Upon oral argument it appeared that Mary was not so much concerned to overthrow the judgment as to use this appeal to get rid of some of the findings. (Indeed, it may be that her final position would to some extent be helped by the establishment of the will.)3 Her anxiety about those findings arises from the fact that there is pending, as yet untried, an action by the present plaintiff against the present defendants (Mary and the Campbells) to remove a cloud on the real estate created by a certain 1975 deed of the same property from the testatrix and her husband to Mary (subject to the grantors’ life interests). This deed Mary caused to be recorded in August, 1979; and she deeded the property to the defendants Campbell on April 30, 1982. In the cloud-removal action the defendants presumably will try to uphold the recorded deed as having passed the property before the will could become effective, while the *342plaintiff may seek to show that the deed was not delivered to Mary so as to consummate a transfer of ownership.

It would be a curiously stultifying endeavor to attempt to excise findings from this action No. 1 on a theory that they might become embarrassing to one or another party in an action No. 2 which has yet to come to trial. We may point out, however, that ordinary rules of res judicata tend to provide as much protection to the defendants as they deserve against casual preclusive use of the present findings in the forthcoming litigation. The conventional principle is that stated in Restatement (Second) of Judgments § 27 (1980): for preclusion purposes, an “issue” must have been “actually litigated” and its determination must have been “essential to the judgment. ” 4 The question whether a given subsidiary or mediate finding, as distinguished from an ultimate finding or conclusion, can qualify as the determination of an “issue” that may be given preclusive effect in the later action, will be illuminated by a reading of comment j to § 27. Regarding “essentiality” (considered at comment h), the case of Home Owners Fed. Sav. & Loan Assn. v. Northwestern Fire & Marine Ins. Co., 354 Mass. 448, 455 (1968) (4 to 3 decision), suggested that findings “not strictly essential to the final judgment in the prior action” might serve as preclusive if “the issues underlying them were treated as essential to the prior case by the court and the party to be bound.” This relaxation of the essentiality requirement appears to find no approval or encouragement in Restatement Second. As to the current status of Home Owners in our law, see Rudow v. Fogel, 376 Mass. 587, 591-592 & n.7 (1978);5 Fidler v. E.M. Parker Co., 394 Mass. 534, 539-542 (1985); Fireside Motors, Inc. v. Nissan Motor Corp. in U.S.A., 395 Mass. 366, 372-374 (1985).

Judgment affirmed.

It is understood that the plaintiff claims the will should be read to convey the fee.
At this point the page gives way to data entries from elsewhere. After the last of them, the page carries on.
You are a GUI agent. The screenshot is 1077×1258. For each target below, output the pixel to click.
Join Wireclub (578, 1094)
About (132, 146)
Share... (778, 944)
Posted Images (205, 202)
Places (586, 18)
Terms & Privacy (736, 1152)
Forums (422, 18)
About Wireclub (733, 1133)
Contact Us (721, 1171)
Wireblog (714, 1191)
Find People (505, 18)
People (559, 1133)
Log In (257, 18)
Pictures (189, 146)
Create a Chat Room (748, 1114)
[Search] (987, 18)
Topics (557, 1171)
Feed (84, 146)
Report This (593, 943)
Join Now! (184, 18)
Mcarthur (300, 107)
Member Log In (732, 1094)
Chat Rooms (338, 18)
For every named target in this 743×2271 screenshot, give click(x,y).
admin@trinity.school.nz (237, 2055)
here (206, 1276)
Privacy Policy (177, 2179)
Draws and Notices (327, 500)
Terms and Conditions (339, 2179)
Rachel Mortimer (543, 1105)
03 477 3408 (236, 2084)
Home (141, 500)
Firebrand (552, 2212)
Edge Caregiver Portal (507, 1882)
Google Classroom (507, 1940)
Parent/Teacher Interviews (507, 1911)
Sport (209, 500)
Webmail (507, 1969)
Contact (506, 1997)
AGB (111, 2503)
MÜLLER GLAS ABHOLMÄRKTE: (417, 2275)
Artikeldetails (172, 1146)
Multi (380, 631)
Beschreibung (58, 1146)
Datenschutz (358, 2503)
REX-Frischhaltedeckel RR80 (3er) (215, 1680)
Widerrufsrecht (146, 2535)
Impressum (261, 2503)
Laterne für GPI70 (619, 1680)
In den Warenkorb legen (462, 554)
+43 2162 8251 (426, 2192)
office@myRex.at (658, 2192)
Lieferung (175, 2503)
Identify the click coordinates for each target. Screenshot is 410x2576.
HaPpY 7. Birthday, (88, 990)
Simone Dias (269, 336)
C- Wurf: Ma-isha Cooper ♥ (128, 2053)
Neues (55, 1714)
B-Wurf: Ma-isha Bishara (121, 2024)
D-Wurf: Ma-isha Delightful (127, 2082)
If the will were denied probate, Elizabeth’s estate would presumably go by intestacy and Mary would lose such benefits as might come her way as residuary taker under the will.

Section 27 reads: “When an issue of fact or law is actually litigated and determined by a valid and final judgment, and the determination is essential to the judgment, the determination is conclusive in a subsequent action between the parties, whether on the same or a different claim.”

The sequel was Rudow v. Fogel, 12 Mass. App. Ct. 430 (1981).